- REQUIREMENT:
Using the listing below, copy exactly each line from the one that has "YouTube / Channel Seven" through the one that has "system, the client"; omit the pictures.

- RECORDS TO USE:
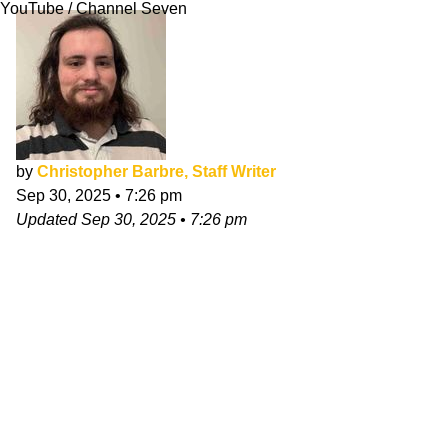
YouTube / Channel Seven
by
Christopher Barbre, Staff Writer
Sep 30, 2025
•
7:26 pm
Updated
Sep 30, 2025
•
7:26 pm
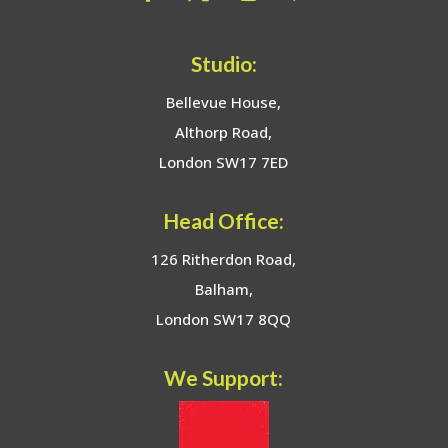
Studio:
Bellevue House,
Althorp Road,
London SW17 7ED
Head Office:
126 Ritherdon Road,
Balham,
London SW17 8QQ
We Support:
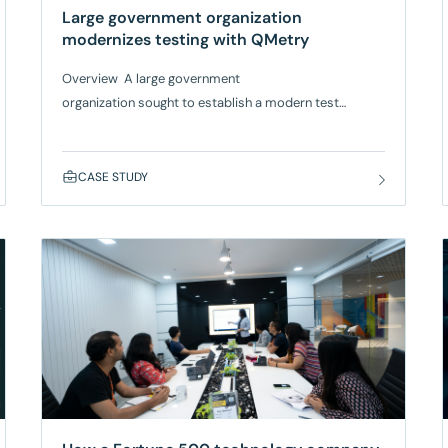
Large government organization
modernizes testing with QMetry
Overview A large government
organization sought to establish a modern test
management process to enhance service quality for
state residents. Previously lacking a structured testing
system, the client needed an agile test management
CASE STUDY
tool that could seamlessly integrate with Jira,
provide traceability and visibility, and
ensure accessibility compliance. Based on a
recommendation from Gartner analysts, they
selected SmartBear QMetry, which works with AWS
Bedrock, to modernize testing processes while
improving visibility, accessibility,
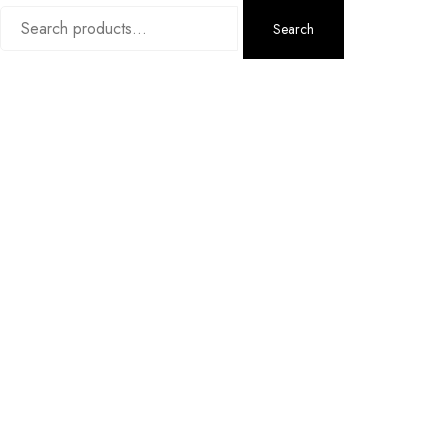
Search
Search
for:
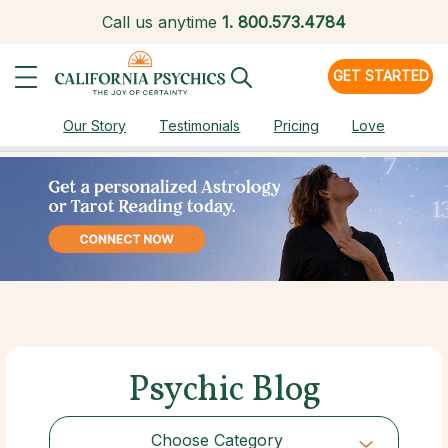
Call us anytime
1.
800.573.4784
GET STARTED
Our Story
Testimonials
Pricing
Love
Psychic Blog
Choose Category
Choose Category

* * *

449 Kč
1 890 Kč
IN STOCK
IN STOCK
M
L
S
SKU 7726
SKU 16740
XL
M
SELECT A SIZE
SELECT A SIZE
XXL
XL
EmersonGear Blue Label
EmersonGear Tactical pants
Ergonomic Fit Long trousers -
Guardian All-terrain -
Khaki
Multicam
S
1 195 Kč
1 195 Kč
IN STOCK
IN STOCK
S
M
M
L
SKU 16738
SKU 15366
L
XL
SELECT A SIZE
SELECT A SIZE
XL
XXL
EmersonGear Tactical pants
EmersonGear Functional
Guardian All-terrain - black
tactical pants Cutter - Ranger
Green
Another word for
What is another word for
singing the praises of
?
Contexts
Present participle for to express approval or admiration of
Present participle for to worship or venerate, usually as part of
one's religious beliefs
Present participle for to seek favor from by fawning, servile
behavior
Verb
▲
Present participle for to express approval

--

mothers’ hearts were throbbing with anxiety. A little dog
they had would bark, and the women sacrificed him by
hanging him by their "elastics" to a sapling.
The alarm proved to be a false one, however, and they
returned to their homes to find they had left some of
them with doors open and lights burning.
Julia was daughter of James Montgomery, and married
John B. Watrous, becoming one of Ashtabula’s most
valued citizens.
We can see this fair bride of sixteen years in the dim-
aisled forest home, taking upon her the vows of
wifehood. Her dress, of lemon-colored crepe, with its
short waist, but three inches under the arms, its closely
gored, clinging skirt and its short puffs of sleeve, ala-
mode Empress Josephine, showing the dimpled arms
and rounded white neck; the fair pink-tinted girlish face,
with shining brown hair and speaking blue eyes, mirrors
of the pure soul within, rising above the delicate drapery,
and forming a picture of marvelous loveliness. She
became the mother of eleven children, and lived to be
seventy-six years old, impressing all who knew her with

- TASK SOLUTION:
YouTube / Channel Seven
by
Christopher Barbre, Staff Writer
Sep 30, 2025
•
7:26 pm
Updated
Sep 30, 2025
•
7:26 pm
Studio:
Bellevue House,
Althorp Road,
London SW17 7ED
Head Office:
126 Ritherdon Road,
Balham,
London SW17 8QQ
We Support:
Large government organization
modernizes testing with QMetry
Overview A large government
organization sought to establish a modern test
management process to enhance service quality for
state residents. Previously lacking a structured testing
system, the client needed an agile test management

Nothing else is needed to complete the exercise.